ASSIGNMENT:
Copy word for word, and only, the lines below from the one with "energética. El nuevo" through the last.

=== INFORMATION GIVEN ===

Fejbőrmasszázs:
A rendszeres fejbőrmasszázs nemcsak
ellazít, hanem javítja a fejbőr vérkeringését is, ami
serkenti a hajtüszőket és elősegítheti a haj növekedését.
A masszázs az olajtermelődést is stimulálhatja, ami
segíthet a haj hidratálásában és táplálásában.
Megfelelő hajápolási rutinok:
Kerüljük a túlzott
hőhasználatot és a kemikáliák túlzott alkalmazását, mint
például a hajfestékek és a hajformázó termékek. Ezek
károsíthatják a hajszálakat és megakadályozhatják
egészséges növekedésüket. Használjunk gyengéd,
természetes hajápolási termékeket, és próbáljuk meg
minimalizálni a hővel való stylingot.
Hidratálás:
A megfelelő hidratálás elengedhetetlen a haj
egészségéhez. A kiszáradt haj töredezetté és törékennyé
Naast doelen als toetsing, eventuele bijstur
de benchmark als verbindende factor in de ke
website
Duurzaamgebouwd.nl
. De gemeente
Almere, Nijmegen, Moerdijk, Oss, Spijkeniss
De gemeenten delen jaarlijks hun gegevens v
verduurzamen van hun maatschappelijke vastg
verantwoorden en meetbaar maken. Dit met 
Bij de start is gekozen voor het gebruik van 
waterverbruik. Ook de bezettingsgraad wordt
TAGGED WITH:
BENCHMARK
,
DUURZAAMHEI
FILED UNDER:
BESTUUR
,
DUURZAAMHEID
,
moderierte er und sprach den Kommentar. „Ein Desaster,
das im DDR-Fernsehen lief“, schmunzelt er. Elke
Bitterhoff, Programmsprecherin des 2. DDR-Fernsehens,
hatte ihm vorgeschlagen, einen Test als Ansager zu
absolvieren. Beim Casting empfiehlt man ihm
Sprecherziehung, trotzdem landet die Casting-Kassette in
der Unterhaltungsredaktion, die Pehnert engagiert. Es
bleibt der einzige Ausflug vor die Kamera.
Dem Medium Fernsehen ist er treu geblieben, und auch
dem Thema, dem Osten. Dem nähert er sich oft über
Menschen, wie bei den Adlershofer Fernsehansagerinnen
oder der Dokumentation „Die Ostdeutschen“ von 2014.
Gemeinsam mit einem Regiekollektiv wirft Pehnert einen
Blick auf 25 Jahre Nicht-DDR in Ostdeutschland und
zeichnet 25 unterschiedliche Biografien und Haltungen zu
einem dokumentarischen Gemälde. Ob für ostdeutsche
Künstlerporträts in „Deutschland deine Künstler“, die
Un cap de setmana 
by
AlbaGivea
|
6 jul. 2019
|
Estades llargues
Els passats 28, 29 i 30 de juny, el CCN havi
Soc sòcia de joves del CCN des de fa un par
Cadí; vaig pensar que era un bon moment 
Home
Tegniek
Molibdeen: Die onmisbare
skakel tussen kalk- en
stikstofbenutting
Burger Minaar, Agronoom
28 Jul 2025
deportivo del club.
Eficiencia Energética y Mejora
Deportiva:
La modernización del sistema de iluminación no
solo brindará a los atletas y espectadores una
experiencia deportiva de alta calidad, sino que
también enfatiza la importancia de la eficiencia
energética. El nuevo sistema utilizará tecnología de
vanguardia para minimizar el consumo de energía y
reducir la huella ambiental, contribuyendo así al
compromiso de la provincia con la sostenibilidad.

===

OUTPUT FOR THIS EXERCISE:
energética. El nuevo sistema utilizará tecnología de
vanguardia para minimizar el consumo de energía y
reducir la huella ambiental, contribuyendo así al
compromiso de la provincia con la sostenibilidad.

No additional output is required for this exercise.